I am wondering if part of this is the big Notion update that has been promised....and Studio One is due an upgrade. This will be interesting.....


----------



## laurikoivisto (Jul 6, 2020)

i hope it's about fixing faderport


----------



## Michael Antrum (Jul 6, 2020)

laurikoivisto said:


> i hope it's about fixing faderport





Michael Antrum said:


> "Make no mistake—*this is the most important product announcement in our 25-year history. *We've spent years working on these two products, and they may very well re-invent your production workflow.

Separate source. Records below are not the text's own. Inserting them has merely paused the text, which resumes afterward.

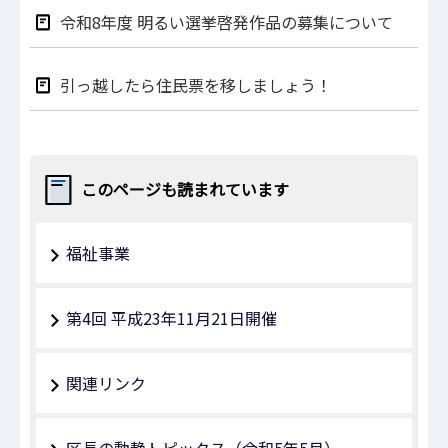
令和8年度 明るい選挙啓発作品の募集について
引っ越したら住民票を移しましょう！
このページも読まれています
福祉事業
第4回 平成23年11月21日開催
関連リンク
区長の動静トピックス（令和5年5月）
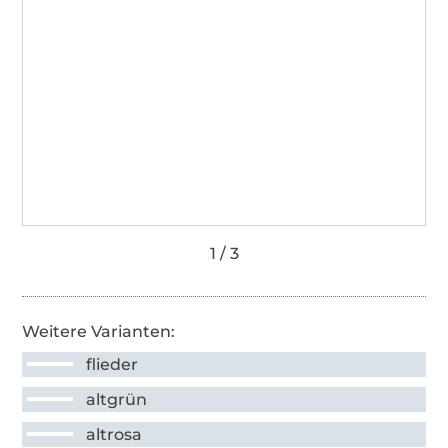
Weitere Varianten:
flieder
altgrün
altrosa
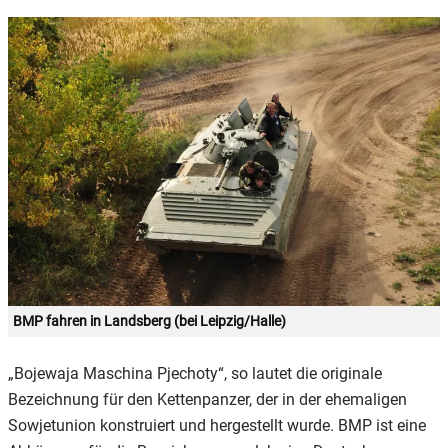
BMP fahren in Landsberg (bei Leipzig/Halle)
„Bojewaja Maschina Pjechoty“, so lautet die originale
Bezeichnung für den Kettenpanzer, der in der ehemaligen
Sowjetunion konstruiert und hergestellt wurde. BMP ist eine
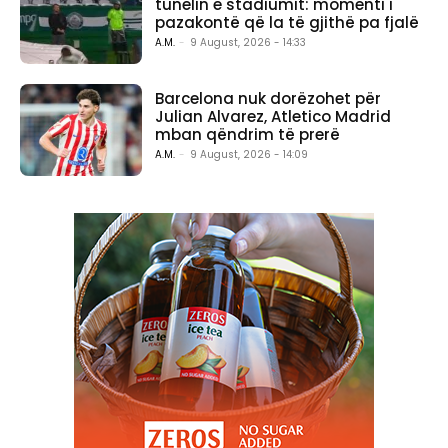
tunelin e stadiumit: momenti i
pazakontë që la të gjithë pa fjalë
A.M.
-
9 August, 2026 - 14:33
Barcelona nuk dorëzohet për
Julian Alvarez, Atletico Madrid
mban qëndrim të prerë
A.M.
-
9 August, 2026 - 14:09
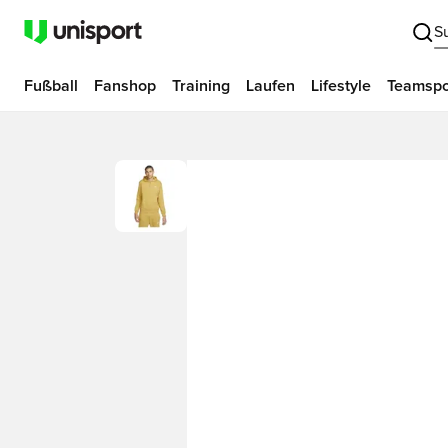
S
Fußball
Fanshop
Training
Laufen
Lifestyle
Teamspo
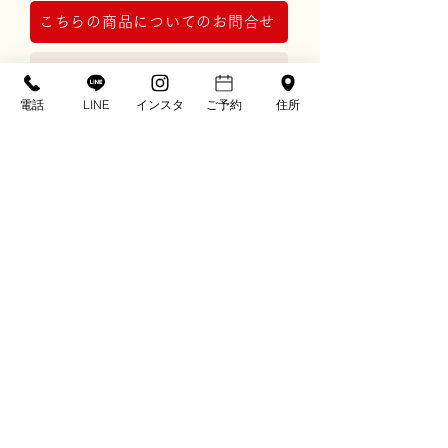
こちらの商品についてのお問合せ
レンタルプラン詳細はこちら
電話
LINE
インスタ
ご予約
住所
※画像の草履やバッグなどの小物類は撮影上
のコーディネート例です。
実際の商品にセットされた小物類は画像とは
異なる場合がございます。
※ディスプレイ画面の色表現の都合上、現物
とは多少色が異なる場合があります。
〒781-0302
高知県高知市春野町弘岡中1786
TEL. 088-894-2975
FAX. 088-894-5819
kumon@e-mail.jp
営業時間：10:00-18:00
定休日：年中無休
※振袖保有数について：2025年12月時点 自社調べ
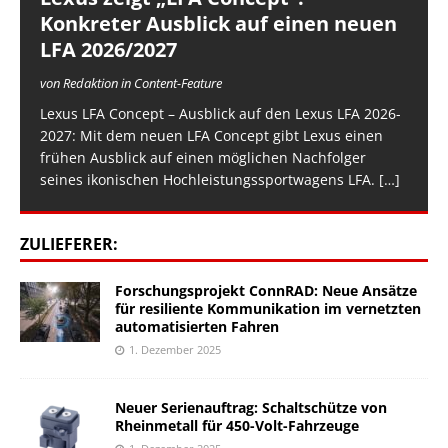
Konkreter Ausblick auf einen neuen
LFA 2026/2027
von Redaktion in Content-Feature
Lexus LFA Concept – Ausblick auf den Lexus LFA 2026-
2027: Mit dem neuen LFA Concept gibt Lexus einen
frühen Ausblick auf einen möglichen Nachfolger
seines ikonischen Hochleistungssportwagens LFA.
[…]
ZULIEFERER:
Forschungsprojekt ConnRAD: Neue Ansätze
für resiliente Kommunikation im vernetzten
automatisierten Fahren
1. Dezember 2025
Neuer Serienauftrag: Schaltschütze von
Rheinmetall für 450-Volt-Fahrzeuge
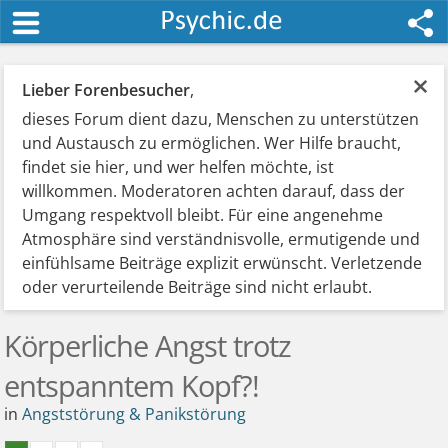
×
Lieber Forenbesucher
,
dieses Forum dient dazu, Menschen zu unterstützen
und Austausch zu ermöglichen. Wer Hilfe braucht,
findet sie hier, und wer helfen möchte, ist
willkommen. Moderatoren achten darauf, dass der
Umgang respektvoll bleibt. Für eine angenehme
Atmosphäre sind verständnisvolle, ermutigende und
einfühlsame Beiträge explizit erwünscht. Verletzende
oder verurteilende Beiträge sind nicht erlaubt.
Körperliche Angst trotz
entspanntem Kopf?!
in
Angststörung & Panikstörung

Think you may be disappointed....


----------



## dcoscina (Jul 6, 2020)

yeah right, bla bla bla... I'm kinda getting sick of these marketing ploys. I'm not a huge fan since they acquired Notion and haven't really done much with it.. especially iOS.... and this is coming from someone who started with Notion 2005 and had used it up until, oh, wait, February 2020 when, hmmm, StaffPad was released for iOS. Fancy that...


----------



## dcoscina (Jul 6, 2020)

Michael Antrum said:


> Presonus are making a major announcement tomorrow....
> 
> "Make no mistake—*this is the most important product announcement in our 25-year history. *We've spent years working on these two products, and they may very well re-invent your production workflow. Tune in and be one of the first to learn all about it."
> 
> I am wondering if part of this is the big Notion update that has been promised....and Studio One is due an upgrade. This will be interesting.....

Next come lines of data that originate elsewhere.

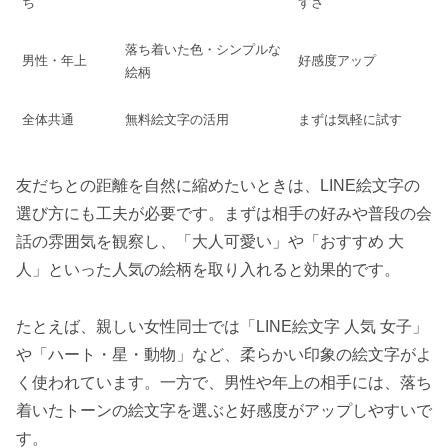
ち
すさ
落ち着いた色・シンプルな
男性・年上
好感度アップ
絵柄
全体共通
無料絵文字の活用
まずは気軽に試す
友だちとの距離を自然に縮めたいときは、LINE絵文字の
選び方にも工夫が必要です。まずは相手の好みや普段の会
話の雰囲気を観察し、「大人可愛い」や「おすすめ 大
人」といった人気の絵柄を取り入れると効果的です。
たとえば、親しい女性同士では「LINE絵文字 人気 女子」
や「ハート・星・動物」など、柔らかい印象の絵文字がよ
く使われています。一方で、男性や年上の相手には、落ち
着いたトーンの絵文字を選ぶと好感度がアップしやすいで
す。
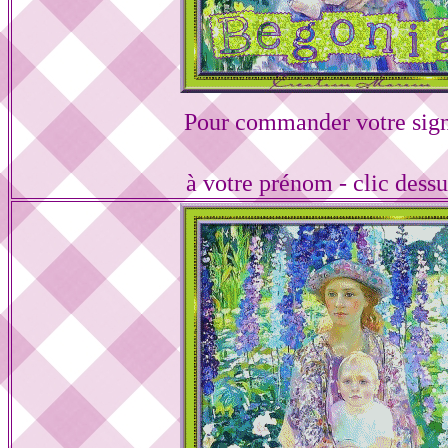
Pour commander votre sign
à votre prénom - clic dess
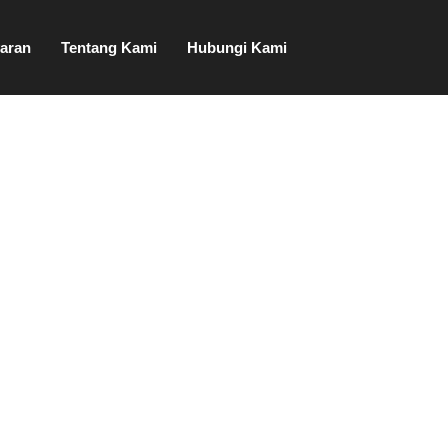
aran
Tentang Kami
Hubungi Kami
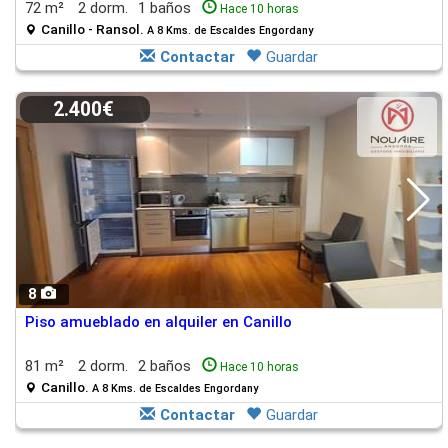
72 m²
2 dorm.
1 baños
Hace 10 horas
Canillo - Ransol.
A 8 Kms. de Escaldes Engordany
Contactar
Guardar
2.400€
8
Piso amueblado en alquiler en Canillo
81 m²
2 dorm.
2 baños
Hace 10 horas
Canillo.
A 8 Kms. de Escaldes Engordany
Contactar
Guardar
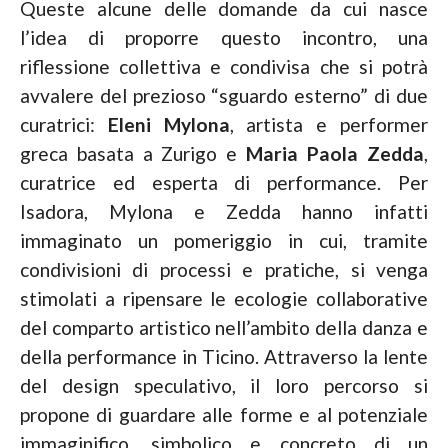
Queste alcune delle domande da cui nasce
l’idea di proporre questo incontro, una
riflessione collettiva e condivisa che si potrà
avvalere del prezioso “sguardo esterno” di due
curatrici:
Eleni Mylona
, artista e performer
greca basata a Zurigo e
Maria Paola Zedda
,
curatrice ed esperta di performance. Per
Isadora, Mylona e Zedda hanno infatti
immaginato un pomeriggio in cui, tramite
condivisioni di processi e pratiche, si venga
stimolati a ripensare le ecologie collaborative
del comparto artistico nell’ambito della danza e
della performance in Ticino. Attraverso la lente
del design speculativo, il loro percorso si
propone di guardare alle forme e al potenziale
immaginifico, simbolico e concreto di un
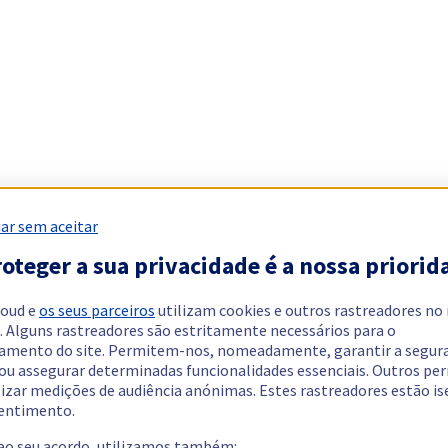
ar sem aceitar
oteger a sua privacidade é a nossa priorid
loud e
os seus parceiros
utilizam cookies e outros rastreadores no
. Alguns rastreadores são estritamente necessários para o
amento do site. Permitem-nos, nomeadamente, garantir a segur
 ou assegurar determinadas funcionalidades essenciais. Outros p
lizar medições de audiência anónimas. Estes rastreadores estão i
entimento.
 ao seu acordo, utilizamos também:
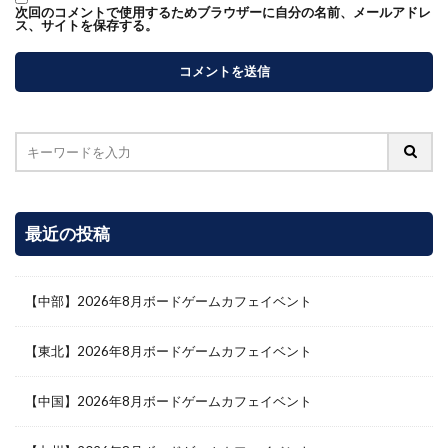
次回のコメントで使用するためブラウザーに自分の名前、メールアドレ
ス、サイトを保存する。
最近の投稿
【中部】2026年8月ボードゲームカフェイベント
【東北】2026年8月ボードゲームカフェイベント
【中国】2026年8月ボードゲームカフェイベント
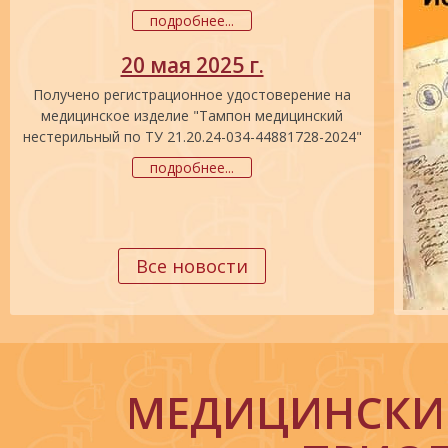
подробнее...
20 мая 2025 г.
Получено регистрационное удостоверение на
медицинское изделие "Тампон медицинский
нестерильный по ТУ 21.20.24-034-44881728-2024"
подробнее...
Все новости
МЕДИЦИНСКИЕ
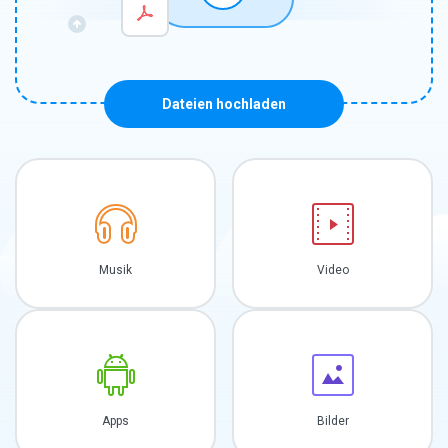
Dateien hochladen
Musik
Video
Apps
Bilder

Hey Michael, just to be clear, I wasn't dissing your post, but PreSonus. 

Peace.


----------



## Michael Antrum (Jul 6, 2020)

I wonder if it will be a game changer ?

I gave up waiting for Studio One and Notion to be developed. In the main I was disappointed that Studio One had never had any kind of articualtion management despite all the requests. I'm now settled with Cubase and Dorico, and now Staffpad.

I have invested £ 500 in Staffpad and libraries, so I won't be walking away from that without very good reason, but I am interested to see where they go with this..... 

Even if it is about a new IOS version of Notion, I doubt it will have the elegance of Staffpad though.....but I'd loved to be proved wrong.......


----------



## Michael Antrum (Jul 6, 2020)

dcoscina said:


> Hey Michael, just to be clear, I wasn't dissing your post, but PreSonus.
> 
> Peace.



No worries at all - I understood exactly what you meant - and I'm on exactly the same page as you....


----------



## dcoscina (Jul 6, 2020)

Michael Antrum said:


> No worries at all - I understood exactly what you meant - and I'm on exactly the same page as you....


Of course, I will look forward to the news. If it's some radical new features in Notion iOS, then I'm happy to use it in tandem with StaffPad. but I've developed such a great workflow in StaffPad, I doubt PreSonus could do something that will top it. Like I said, unless it's London Symphony new samples that sound every bit as good as StaffPad.... yeah, sure....


----------